For another, this hostage taking is mild compared to the atrocities Filipinos been confronted with. I can’t recall any similar reaction to the airing of that video of a police officer torturing a person. I don’t recall coming across any comment that said such a barbaric act would affect Philippine tourism. I don’t recall the tourism secretary issuing a statement to the press saying that the torture case should be resolved ASAP so the industry won’t be affected.
Could it be because the guy being tortured was a suspected criminal, who probably lived in the slums of Manila – and not some rich “Hong Kong national” who came here with his mighty Hong Kong dollar?
And while we are on the subject of atrocities that depict the country as a nation of barbarians, I never heard anybody from the tourism industry denouncing the killings of activists, peasants, farmers, human-rights defenders – never heard them say these killings are a blot to our national record. No, I don’t think I ever heard the tourism secretary or his subaltern make such a comment.
Neither have I heard anybody from the travel agencies complaining about what these atrocities can do to the image of the country and how foreigners might not visit us anymore because we have the habit of murdering dissenters. No, I don’t think I’ve ever come across a story of anybody in the tourism industry making such sentiment public.
The reason, of course, is that these activists, these peasants, these farmers are not the type who would plunk in their hard-earned money for a weekend in Boracay.
So, my question is, where’s the sense of proportion?

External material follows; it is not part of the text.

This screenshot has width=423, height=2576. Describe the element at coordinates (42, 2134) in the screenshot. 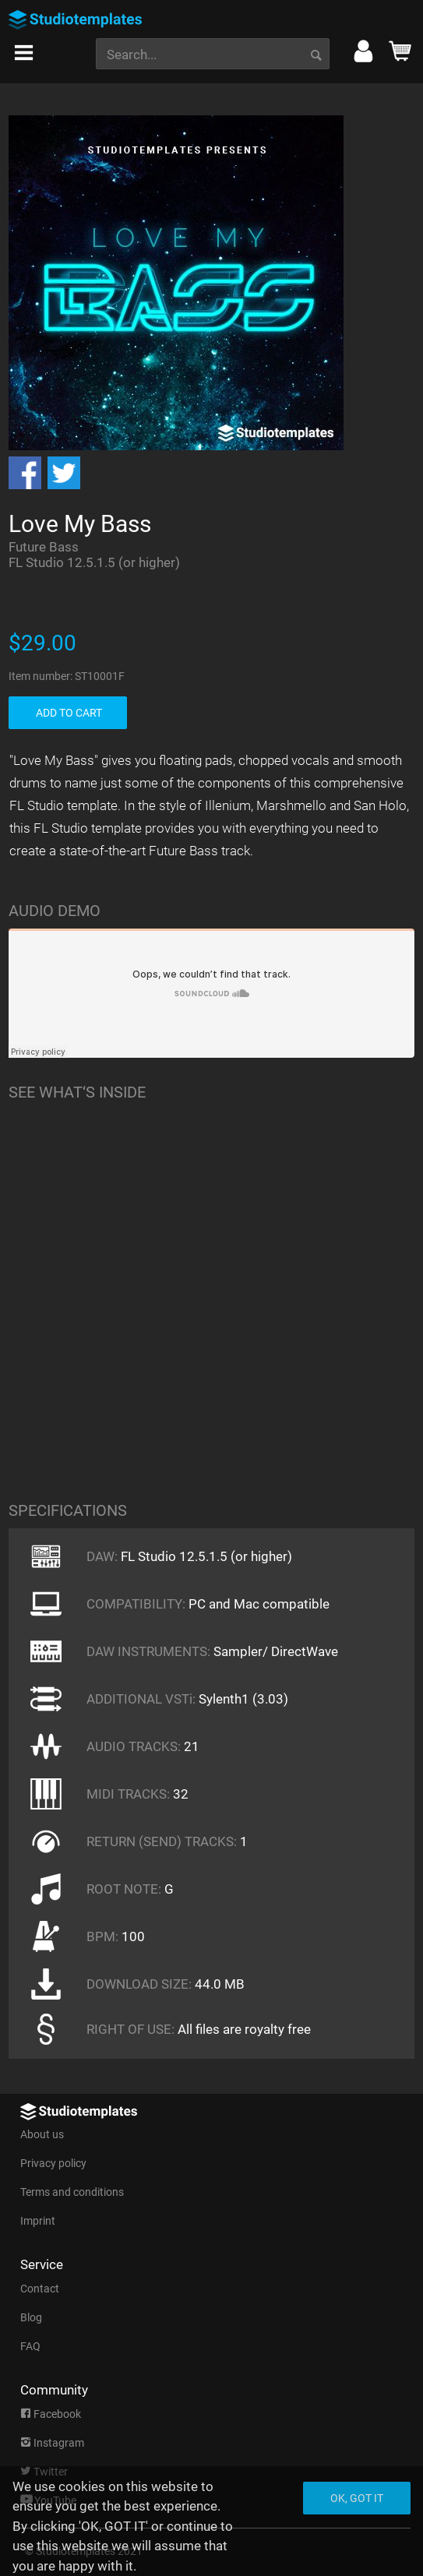

I see `About us` at that location.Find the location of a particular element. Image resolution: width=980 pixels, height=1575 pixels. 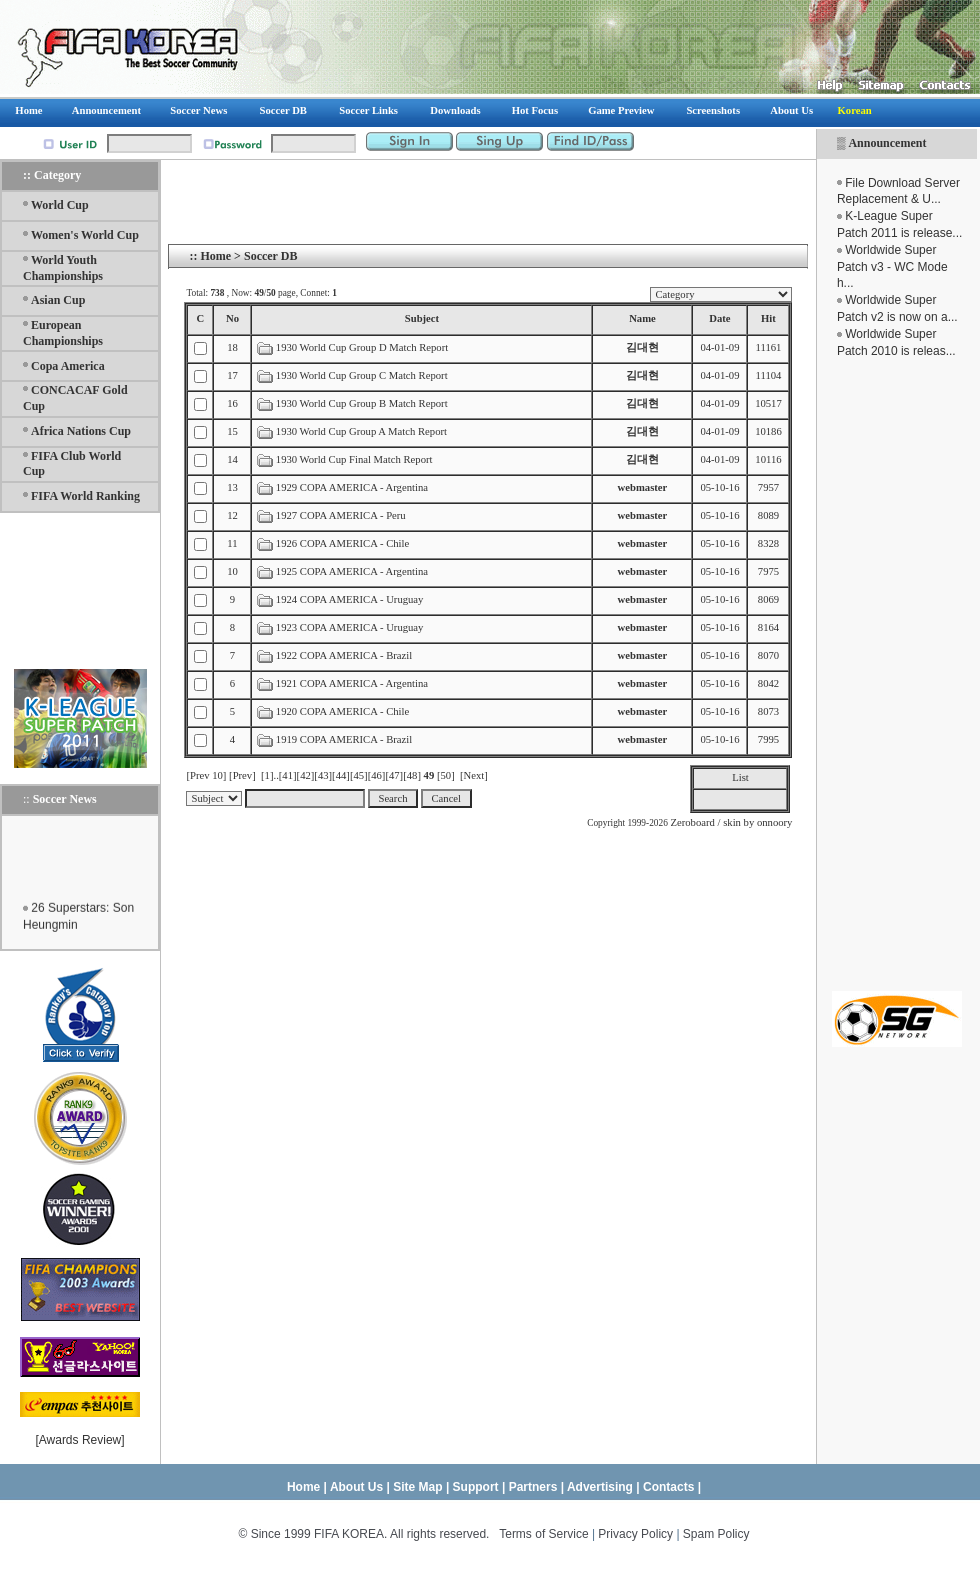

FIFA World Ranking is located at coordinates (85, 496).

If people in the tourism industry can cry to the heavens about the impact of an incident involving 25 Chinese tourists – who, by the looks of it, might be released safely, and I pray to God that they’d be — but don’t have the moral sense to decry the brutal murders of more than 1,200 people in the last 10 years and, worse, do not even see how such an atrocity can affect not just them but the country itself, then that’s just sad.